The sultanate of Oman wraps around the southeastern tip of the Arabian Peninsula, bordered by the United Arab Emirates, Yemen, and Saudi Arabia. Centuries of wind and water exposure created its mountainous northern coast, and despite steep ocean-facing cliffs, there are plenty of hideaways and harbors tucked into Oman’s 3,000 miles of coastline. Perhaps the most stunning is Bandar Khayran, a lagoon located in the country’s capital province of Muscat, which sits on the Gulf of Oman.
Bandar Khayran is about 15 miles southeast from Muscat, the city that shares its name with the province and which is home to 1.5 million inhabitants. (A fun trivia fact about Muscat: There are no tall buildings, as a government-decree prohibits any newly-built structure from topping seven stories high.) Bandar Khayran is accessible via road—a journey that usually requires an off-road four-wheel vehicle, then a hike down from the surrounding mountains—or via water, a simpler, easier, and more attractive option.
If you’re heading to Bandar Khayran, you’ll need to bring everything you require with you as there is little in the way of accommodations. That’s part of the charm though.
None of the beaches ever get too crowded - giving you a rare moment of serenity. Just be sure to bring sunscreen, towels, and a sense of adventure, as well as your own food and drink.

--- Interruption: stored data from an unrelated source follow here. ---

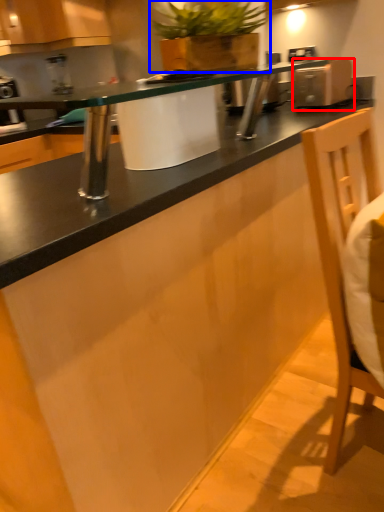 Question: Among these objects, which one is farthest to the camera, appliance (highlighted by a red box) or houseplant (highlighted by a blue box)?

Choices:
 (A) appliance
 (B) houseplant

Answer: (A) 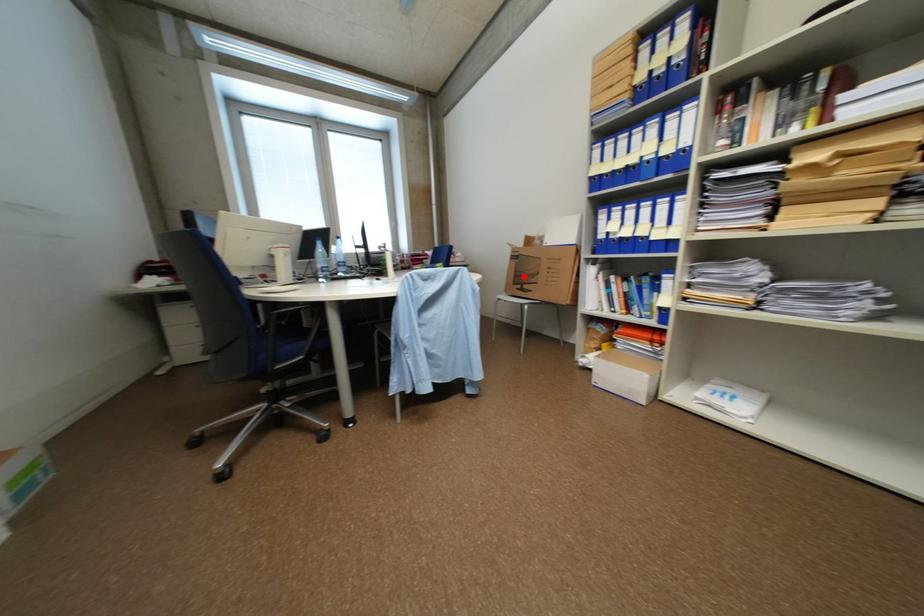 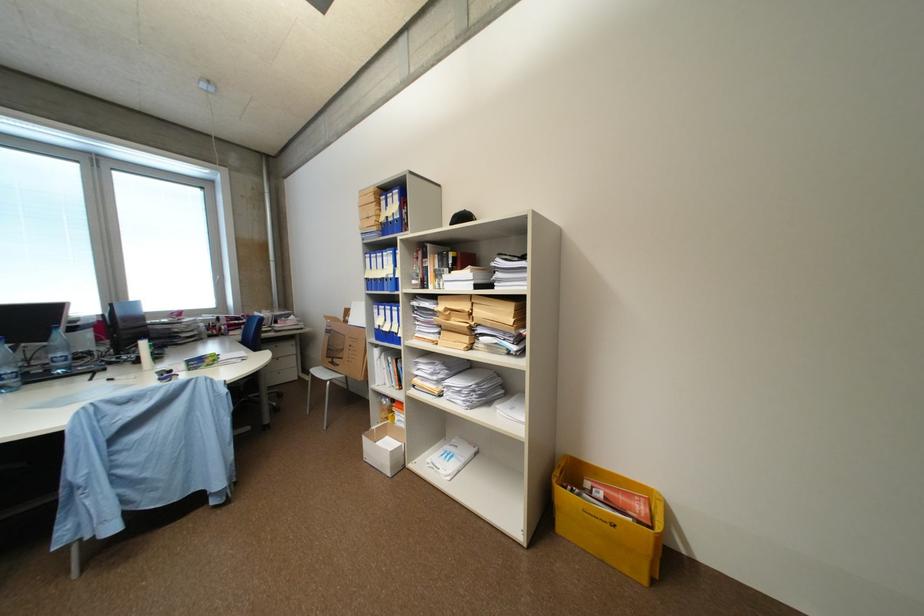 In the second image, find the point that corresponds to the highlighted location in the first image.

(336, 350) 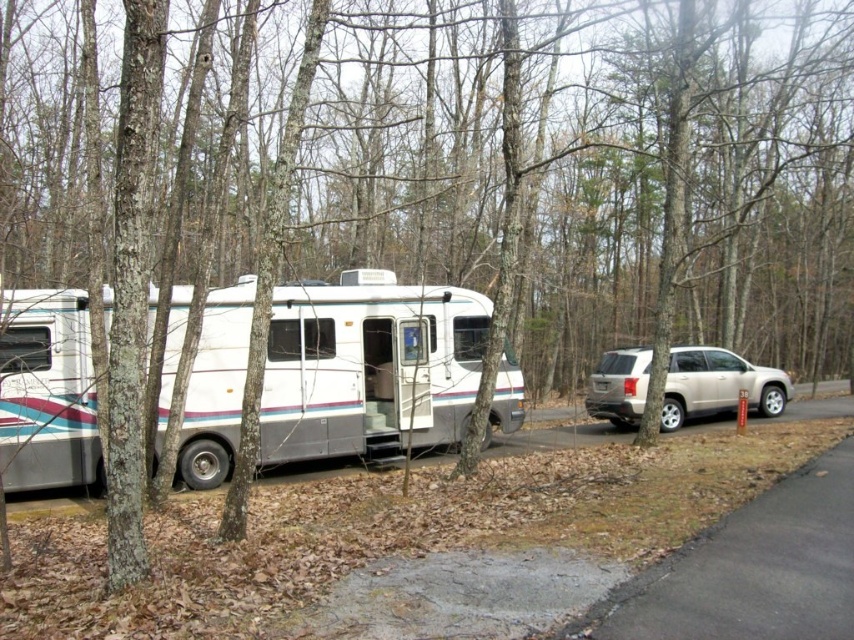 Question: Which point appears closest to the camera in this image?

Choices:
 (A) (617, 417)
 (B) (510, 364)

Answer: (B)

Question: Is white glossy recreational vehicle at center to the left of satin gold suv at right from the viewer's perspective?

Choices:
 (A) yes
 (B) no

Answer: (A)

Question: Can you confirm if white glossy recreational vehicle at center is positioned below satin gold suv at right?

Choices:
 (A) no
 (B) yes

Answer: (A)

Question: Which object is farther from the camera taking this photo?

Choices:
 (A) satin gold suv at right
 (B) white glossy recreational vehicle at center

Answer: (A)

Question: Which of the following is the farthest from the observer?

Choices:
 (A) white glossy recreational vehicle at center
 (B) satin gold suv at right

Answer: (B)

Question: Is white glossy recreational vehicle at center behind satin gold suv at right?

Choices:
 (A) no
 (B) yes

Answer: (A)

Much of the shoreline at Bandar Khayran is inaccessible, as the cliffs jut up directly against the water, but there are a handful of beautiful, smooth slivers of beach tucked snugly between the hills directly behind and the lagoon right in front. Spend the day picnicking and sun-bathing. Dip your toes in the water. Have a boat tow you around in a tube. Or hire a guide to take you on a kayak tour. Hike up the hills to higher ground and enjoy the breathtaking sights from above Bandar Khayran.
The views are reminiscent of nowhere else in the Middle East. In fact, the combination of winding coast with striking clear water and cliff faces may remind some of Norway. The big difference? There’s no snow, and you get to enjoy the scenery of Bandar Khayran in shorts and a t-shirt.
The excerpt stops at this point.